The UK Government is to host a Global Investment Summit later this year, which will take place in London and Windsor Castle, Berkshire.
Hosted by the Prime Minister and supported by members of the Royal Family, the summit aims to galvanise foreign investment in the UK’s green industries of the future ahead of COP26 in November.
Taking place in October, the one-day meeting is expected to catalyse billions of pounds of investment by attracting hundreds of the world’s leading businesses and investment A-listers to London and Windsor Castle.
The summit will showcase the best of the UK’s clean technologies and innovative companies, highlight the Prime Minister’s 10-point plan for a green recovery, demonstrating how £12 billion of government investment is creating and supporting up to 250,000 highly-skilled green jobs in the UK, and spurring more three times as much private sector investment by 2030.
Minister for Investment, Gerry Grimstone, said: “The UK is one of the best investment destinations in the world and we are thrilled to be hosting a Global Investment Summit that will boost green investment, jobs and growth.
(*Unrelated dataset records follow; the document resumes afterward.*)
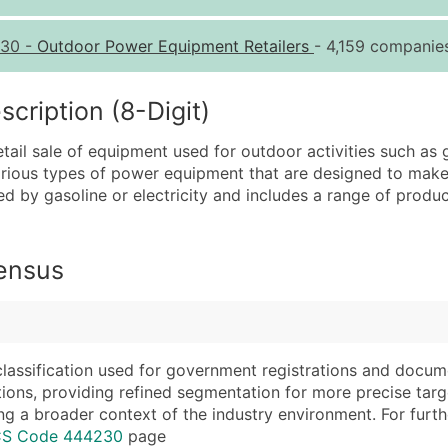
Quantity of Records
Pr
30
-
Outdoor Power Equipment Retailers
- 4,159 companies
0 - 1,000
$0
1,001 - 2,500
$0
ription (8-Digit)
2,501 - 10,000
$0
tail sale of equipment used for outdoor activities such as
10,001 - 25,000
$0
various types of power equipment that are designed to make
25,001 - 50,000
$0
red by gasoline or electricity and includes a range of prod
50,000+
Co
What's Included in E
Census
Company Name
Website (where avai
Contact Name (where 
Years in Business
Job Title (where avail
Location Type (HQ, 
Full Business & Maili
Modeled Credit Rat
classification used for government registrations and docum
cations, providing refined segmentation for more precise targ
Business Phone Numb
Public / Private Sta
ng a broader context of the industry environment. For further 
Industry Codes (Prim
Latitude / Longitud
ICS Code 444230
page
“Around the world, investors are looking to sustainability, whether that be in technology, real estate and construction, finance, automotive or energy. Individuals and businesses are heightening their interest in industries of the future, and there is no better place to invest than in the UK’s already vibrant clean and green industries.’
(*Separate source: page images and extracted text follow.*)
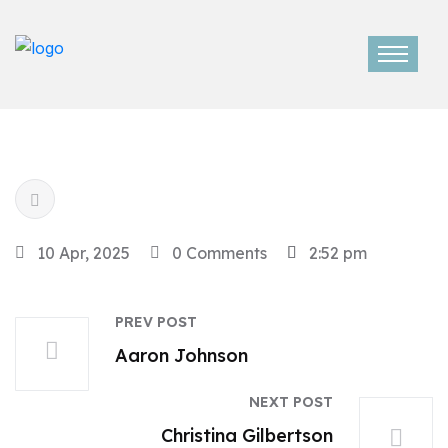
10 Apr, 2025
0 Comments
2:52 pm
PREV POST
Aaron Johnson
NEXT POST
Christina Gilbertson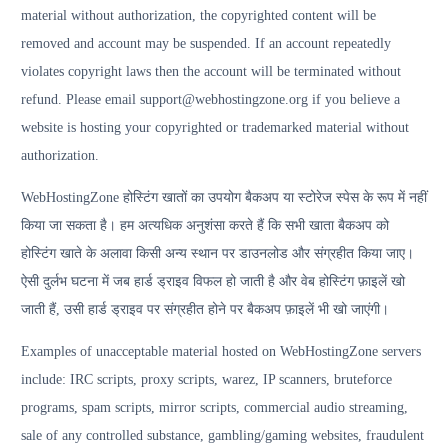
material without authorization, the copyrighted content will be
removed and account may be suspended. If an account repeatedly
violates copyright laws then the account will be terminated without
refund. Please email support@webhostingzone.org if you believe a
website is hosting your copyrighted or trademarked material without
authorization.
WebHostingZone होस्टिंग खातों का उपयोग बैकअप या स्टोरेज स्पेस के रूप में नहीं
किया जा सकता है। हम अत्यधिक अनुशंसा करते हैं कि सभी खाता बैकअप को
होस्टिंग खाते के अलावा किसी अन्य स्थान पर डाउनलोड और संग्रहीत किया जाए।
ऐसी दुर्लभ घटना में जब हार्ड ड्राइव विफल हो जाती है और वेब होस्टिंग फ़ाइलें खो
जाती हैं, उसी हार्ड ड्राइव पर संग्रहीत होने पर बैकअप फ़ाइलें भी खो जाएंगी।
Examples of unacceptable material hosted on WebHostingZone servers
include: IRC scripts, proxy scripts, warez, IP scanners, bruteforce
programs, spam scripts, mirror scripts, commercial audio streaming,
sale of any controlled substance, gambling/gaming websites, fraudulent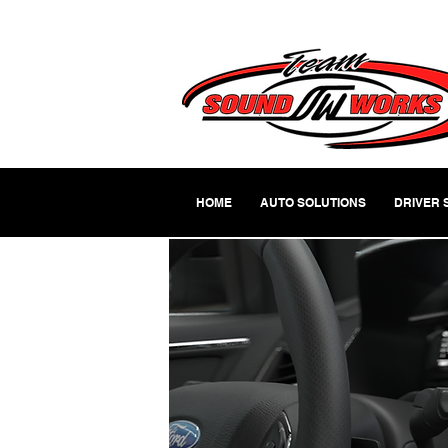
HOME
AUTO SOLUTIONS
DRIVER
The summit builds on the success of the newly-established UK Office for Investment, which recently secured a landmark agreement between Abu Dhabi’s Mubadala Investment Company and the UK Government for a £1bn commitment to life sciences.
Foreign direct investment (FDI) stock levels reached £1.6 trillion by the end of 2019. Since 2017, FDI into the UK has created 189,710 jobs, including 3,513 in the renewable energy sector, according to government figures.
Earlier this month, government-led research showed exports supported 6.5m jobs across the UK, 74 per cent of which were outside London. The research estimated jobs directly and indirectly supported by exports paid around 7% higher than the national median, with Office for National Statistics estimating that goods exporting businesses are also 21% more productive.